Public Service Description
The DPKI X.509 Certificate Policy Version 3.0 (dated 8 October 08 | OID 1.2.826.0.1310.100.3) provides a full description of the DPKI and the Defence Root Certification Authority (DRCA) role.
The DRCA provides Trust Services for the Defence environment and is the ultimate trust point for the DPKI. It provides support to authentication, integrity, confidentiality and non-repudiation services through the use of X.509 certificates.

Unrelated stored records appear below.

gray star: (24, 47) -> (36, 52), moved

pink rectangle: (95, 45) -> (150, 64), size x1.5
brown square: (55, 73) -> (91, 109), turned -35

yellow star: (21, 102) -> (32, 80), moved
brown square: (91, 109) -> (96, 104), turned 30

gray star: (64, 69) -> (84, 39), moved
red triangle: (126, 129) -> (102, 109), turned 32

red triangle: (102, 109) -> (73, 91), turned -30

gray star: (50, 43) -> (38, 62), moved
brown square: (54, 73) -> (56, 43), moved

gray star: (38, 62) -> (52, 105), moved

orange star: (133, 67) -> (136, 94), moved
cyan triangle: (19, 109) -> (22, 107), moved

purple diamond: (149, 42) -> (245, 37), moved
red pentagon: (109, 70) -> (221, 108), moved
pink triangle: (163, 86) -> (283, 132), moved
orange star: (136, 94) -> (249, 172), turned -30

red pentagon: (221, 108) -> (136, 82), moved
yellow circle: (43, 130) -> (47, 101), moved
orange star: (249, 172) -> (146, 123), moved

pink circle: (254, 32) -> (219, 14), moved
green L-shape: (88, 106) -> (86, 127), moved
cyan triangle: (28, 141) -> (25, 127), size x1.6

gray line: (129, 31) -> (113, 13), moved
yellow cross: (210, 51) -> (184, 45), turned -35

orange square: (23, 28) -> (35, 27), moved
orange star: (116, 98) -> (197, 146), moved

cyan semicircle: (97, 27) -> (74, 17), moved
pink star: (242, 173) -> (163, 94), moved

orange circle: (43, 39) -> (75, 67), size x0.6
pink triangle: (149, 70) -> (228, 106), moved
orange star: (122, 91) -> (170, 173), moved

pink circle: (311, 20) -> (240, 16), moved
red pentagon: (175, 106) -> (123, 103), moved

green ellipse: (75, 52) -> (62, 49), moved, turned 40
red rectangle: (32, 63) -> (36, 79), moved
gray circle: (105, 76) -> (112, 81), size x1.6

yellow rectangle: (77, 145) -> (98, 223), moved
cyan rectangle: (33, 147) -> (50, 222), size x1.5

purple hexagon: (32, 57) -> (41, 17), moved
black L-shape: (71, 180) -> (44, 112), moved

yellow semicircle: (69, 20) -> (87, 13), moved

The DPKI Trust Service (using the DRCA as its root) is a pan-MoD provision that will be available to all MoD recognised projects, applications, services and entities that require it subject to approval from DPKI Policy Management Authority (DPMA) . Through interoperability, the DPKI will extend its Trust Services to Organisations and Nations that the MoD has a business or operational requirement, such as NATO, the US DoD and TSCP.
The DRCA maintains the Root private signing key for the DPKI. It provides all sub-ordinate CA’s with their Public and Private keys that are embedded into certificates. It also issues Authority Revocation Lists (ARL) on a monthly basis to these CA’s as well as emergency ARL’s when required.
A strict process is followed to ensure the identity of those who request sub-ordinate certificates or emergency revocations and a validation process is invoked to ensure that they are authorised to do so.